Cette résilience s’explique par l’extension des surfaces cultivées, passées de 8 500 hectares en 2020 à plus de 12 000 hectares en 2023. La région de Souss-Massa concentre à elle seule plus de 70 % de la production nationale.

Des mesures d’adaptation face au stress thermique

Les producteurs ont mis en place des stratégies d’atténuation des effets de la chaleur. L’irrigation goutte‑à‑goutte, généralisée sur 95 % des vergers, a permis de maintenir un apport hydrique régulier. Certains agriculteurs ont également recouru à des brise‑vent naturels et à des filets d’ombrage pour limiter l’exposition directe des fruits.

Le ministère de l’Agriculture, de la Pêche maritime, du Développement rural et des Eaux et Forêts a mobilisé ses équipes techniques pour accompagner les exploitants dans la gestion du stress thermique. Des bulletins d’alerte climatique ont été diffusés via le système de veille agrométéorologique national.

Des perspectives pour la prochaine campagne

Les opérateurs du secteur attendent les conclusions des inspections menées par les services phytosanitaires pour évaluer précisément les pertes. La prochaine campagne de commercialisation, qui débutera en septembre, pourrait bénéficier d’une disponibilité accrue en fruits de deuxième catégorie destinés à la transformation industrielle (huile d’avocat, purée congelée).

La filière mise sur le développement de variétés plus résistantes à la chaleur, comme la Fuerte ou la Bacon, pour réduire la dépendance à la Hass.
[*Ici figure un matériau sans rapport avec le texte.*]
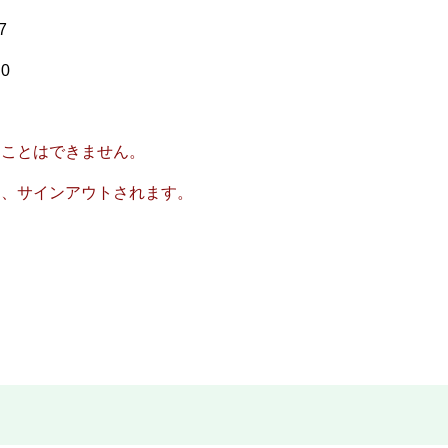
7
0
ることはできません。
と、サインアウトされます。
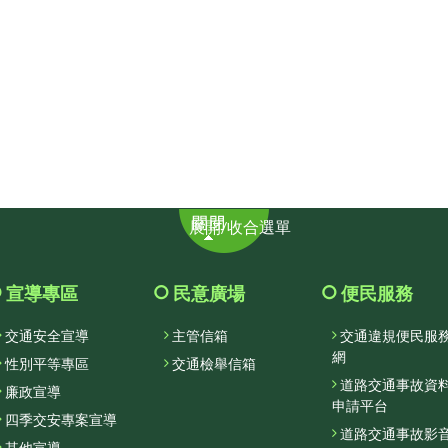
展
展開/收合選單
開/
收
合
宣導專區
民意廣場
便民服務
選
交通安全宣導
主管信箱
交通違規便民服
單
網
性別平等專區
交通檢舉信箱
道路交通事故資
廉政宣導
申請平台
四季交安專案宣導
道路交通事故影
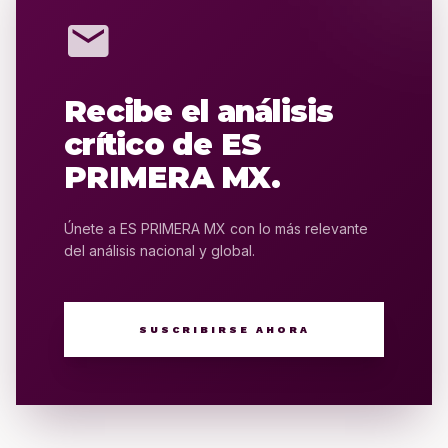
mail
Recibe el análisis
crítico de ES
PRIMERA MX.
Únete a ES PRIMERA MX con lo más relevante
del análisis nacional y global.
SUSCRIBIRSE AHORA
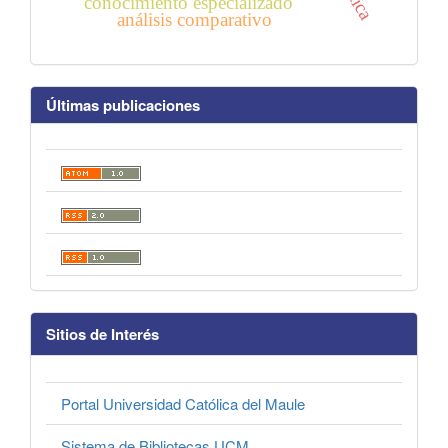
conocimiento especializado
análisis comparativo
Últimas publicaciones
Sitios de Interés
Portal Universidad Católica del Maule
Sistema de Bibliotecas UCM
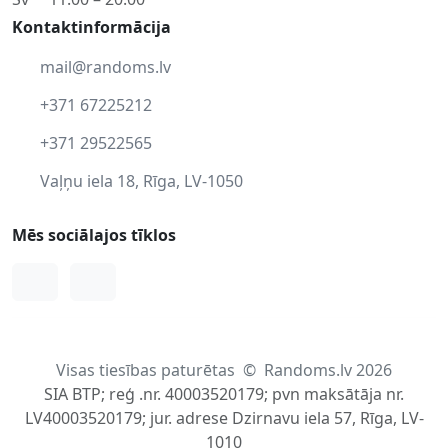
Kontaktinformācija
mail@randoms.lv
+371 67225212
+371 29522565
Vaļņu iela 18, Rīga, LV-1050
Mēs sociālajos tīklos
Facebook
Instagram
Visas tiesības paturētas
©
Randoms.lv 2026
SIA BTP; reģ .nr. 40003520179; pvn maksātāja nr.
LV40003520179; jur. adrese Dzirnavu iela 57, Rīga, LV-
1010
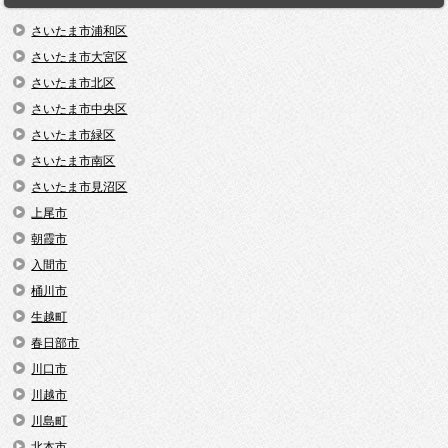
さいたま市浦和区
さいたま市大宮区
さいたま市北区
さいたま市中央区
さいたま市緑区
さいたま市南区
さいたま市見沼区
上尾市
朝霞市
入間市
桶川市
生越町
春日部市
川口市
川越市
川島町
北本市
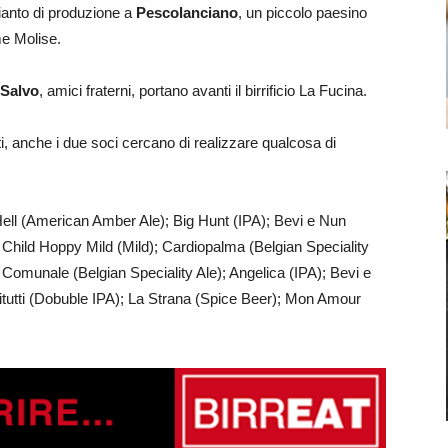
pianto di produzione a
Pescolanciano
, un piccolo paesino
me Molise.
 Salvo
, amici fraterni, portano avanti il birrificio La Fucina.
i, anche i due soci cercano di realizzare qualcosa di
ll (American Amber Ale); Big Hunt (IPA); Bevi e Nun
hild Hoppy Mild (Mild); Cardiopalma (Belgian Speciality
Comunale (Belgian Speciality Ale); Angelica (IPA); Bevi e
tutti (Dobuble IPA); La Strana (Spice Beer); Mon Amour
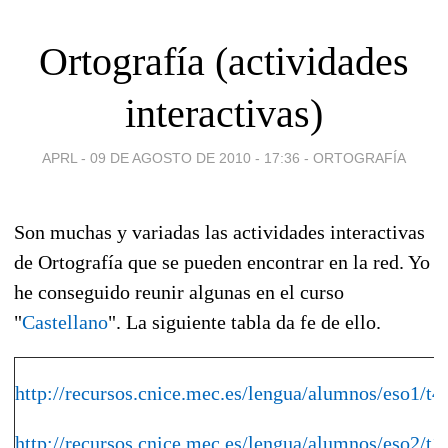
Ortografía (actividades
interactivas)
APRL -
09 DE AGOSTO DE 2010 - 17:36
-
ORTOGRAFÍA
Son muchas y variadas las actividades interactivas
de Ortografía que se pueden encontrar en la red. Yo
he conseguido reunir algunas en el curso
"
Castellano
". La siguiente tabla da fe de ello.
http://recursos.cnice.mec.es/lengua/alumnos/eso1/t4
http://recursos.cnice.mec.es/lengua/alumnos/eso2/t1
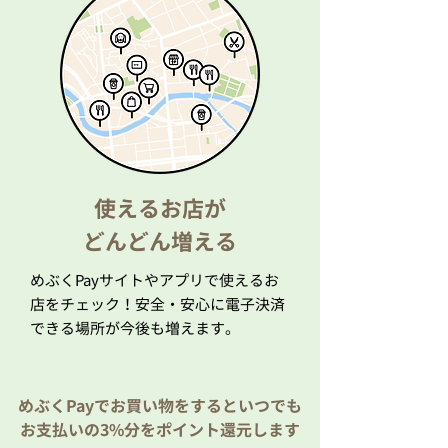
使えるお店が
​どんどん増える
めぶくPayサイトやアプリで使えるお
店をチェック！安全・安心に電子決済
できる場所が今後も増えます。
めぶく​Payでお買い物をするといつでも
お支払いの3%分をポイント還元します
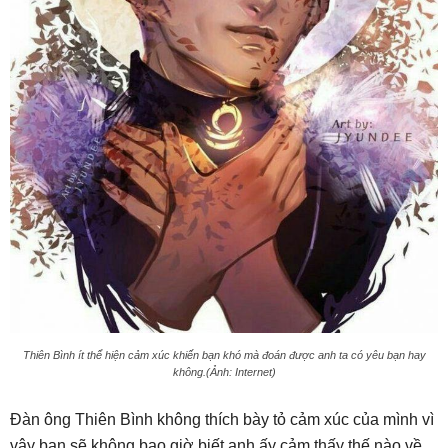
Thiên Bình ít thể hiện cảm xúc khiến bạn khó mà đoán được anh ta có yêu bạn hay
không.(Ảnh: Internet)
Đàn ông Thiên Bình không thích bày tỏ cảm xúc của mình vì
vậy bạn sẽ không bao giờ biết anh ấy cảm thấy thế nào về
Des essais en cours dans les stations de recherche agronomique de l’INRA (Institut national de la recherche agronomique) visent à identifier des porte‑greffes adaptés aux conditions climatiques marocaines.

Les professionnels attendent également le renouvellement du contrat‑programme liant l’État à la filière avocatière pour la période 2024‑2028, dont les discussions devraient s’achever avant la fin de l’année. Ce document devrait fixer des objectifs de progression des surfaces irriguées et de modernisation des unités de conditionnement.